Chaminade College Preparatory school is named for the man who founded the Brothers of Mary. William Joseph Chaminade was born in France in 1761. The fourteenth of fifteen children, he became a diocesan priest, living through one of the most dangerous periods in history, the French Revolution. France at this time underwent a period of upheaval in which the Catholic Church was, to say the least, unpopular with the “enlightened” men who governed the country after the execution of Louis XVI and Marie Antoinette. Religion was on the decline; churches had been taken over by the government. Father Chaminade was forced into exile in Spain.

While in Spain, Father Chaminade finalized the plans he had already begun for bringing back Catholic life to France.
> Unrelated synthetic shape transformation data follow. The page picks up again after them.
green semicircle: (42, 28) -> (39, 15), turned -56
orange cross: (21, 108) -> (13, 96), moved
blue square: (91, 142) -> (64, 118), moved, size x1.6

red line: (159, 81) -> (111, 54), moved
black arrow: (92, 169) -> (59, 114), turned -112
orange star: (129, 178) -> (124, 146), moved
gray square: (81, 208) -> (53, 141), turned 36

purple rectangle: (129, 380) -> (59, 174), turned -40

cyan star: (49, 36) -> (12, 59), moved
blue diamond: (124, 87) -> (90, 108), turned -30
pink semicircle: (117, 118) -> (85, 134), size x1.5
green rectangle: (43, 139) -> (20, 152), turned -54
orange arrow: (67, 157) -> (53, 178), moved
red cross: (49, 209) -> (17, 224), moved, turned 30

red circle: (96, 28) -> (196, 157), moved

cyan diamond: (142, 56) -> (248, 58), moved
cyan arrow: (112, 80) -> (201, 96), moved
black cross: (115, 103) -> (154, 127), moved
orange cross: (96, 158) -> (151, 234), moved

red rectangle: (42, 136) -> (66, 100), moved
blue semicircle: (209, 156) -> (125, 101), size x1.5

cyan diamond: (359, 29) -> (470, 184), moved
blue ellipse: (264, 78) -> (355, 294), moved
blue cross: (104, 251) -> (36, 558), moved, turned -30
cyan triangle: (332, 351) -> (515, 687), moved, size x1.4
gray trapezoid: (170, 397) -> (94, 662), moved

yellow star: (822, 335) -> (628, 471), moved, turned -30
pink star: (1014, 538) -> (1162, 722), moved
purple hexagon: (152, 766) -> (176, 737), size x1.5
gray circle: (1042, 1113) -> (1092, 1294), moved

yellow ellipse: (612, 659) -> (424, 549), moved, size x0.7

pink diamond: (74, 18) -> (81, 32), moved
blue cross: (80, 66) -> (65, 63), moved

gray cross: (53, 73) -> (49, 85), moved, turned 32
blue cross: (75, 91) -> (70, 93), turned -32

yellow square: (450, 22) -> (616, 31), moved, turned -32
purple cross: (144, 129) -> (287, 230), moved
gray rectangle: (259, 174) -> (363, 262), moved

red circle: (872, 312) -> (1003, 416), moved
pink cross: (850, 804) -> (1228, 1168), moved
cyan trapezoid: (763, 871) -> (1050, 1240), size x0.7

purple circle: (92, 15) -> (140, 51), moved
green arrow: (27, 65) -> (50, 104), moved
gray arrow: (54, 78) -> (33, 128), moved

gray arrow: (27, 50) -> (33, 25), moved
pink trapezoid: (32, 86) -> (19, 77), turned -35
He had decided on groups composed of persons who had something in common: the young, the old, priests, sisters, single men and women, and married men and women. These groups met periodically, mostly around Bordeaux, France, for mutual help and instruction in their religion. The group spirit was that of the early church in the first century, with its special emphasis on the place of the Mother of God among them. Eventually, each group multiplied its original number many times over. All these groups together were known as the Family of Mary. To perpetuate the Family of Mary, Father Chaminade founded the Brothers of Mary.

In 1817, seven young men, all from different professions: one seminarian, one college professor, two businessmen, and three tradesmen, approached Father Chaminade and volunteered to become the first brothers. As more young men came to join the Brothers, Father Chaminade saw the advantages that would come to France if the brothers would take as their special work the education of the youth of the country. Gradually the brothers worked into the school system in France. St. Stanislaus College in Paris became, perhaps, the most famous school run by the brothers. Father Chaminade had concluded correctly that in schools there was the greatest opportunity to make a lasting impression on young men by offering to them an excellent Catholic education.

On Epiphany Day, 1850, while studying church history, Father Chaminade suffered a stroke. He never regained his voice after that moment. Father Chaminade died in his eighty-ninth year, his seventy-fifth year of vows, confident that Mary’s work was permanently established, as she had inspired him at Saragossa. At the time of his death, there were over six hundred Brothers of Mary.

Towards the end of his life, Father Chaminade began receiving requests for brothers to come to America and establish schools. In 1849 Father Leo Meyer, S.M., arrived in Cincinnati, Ohio, in the middle of a cholera epidemic; but despite the adverse circumstances, he established the fastest growing branch of the Brothers of Mary. It was not long before he himself received requests from all over the United States to send Brothers and priests to establish and staff schools.

The Society of Mary purchased the property for Chaminade College Preparatory School in January, 1906. Three years later ground was broken for the administration and classroom building. In the summer of 1910, the first faculty was announced. In the first year there were two students in the fifth grade, three in the sixth, and two in the eighth. The high school held seven students. Chaminade was described as “A Catholic boarding and day college for boys and young men, located near the Creve Coeur Branch of the Missouri Pacific Railway, three miles west of Clayton on Denny Road (now Lindbergh Boulevard)."

In the initial years of the school, the brothers, priests and resident students lived in what are now the north and south wings of the third and fourth floors of Chaminade Hall. These were open dormitories according to the custom of the day. A few seniors had private rooms on the fourth floor, now occupied by classrooms. In 1957, Canning Hall was completed. The two-story brick building on the south end of the campus was named for Father James Canning, S.M., who for many years was a dedicated and kindly chaplain at Chaminade.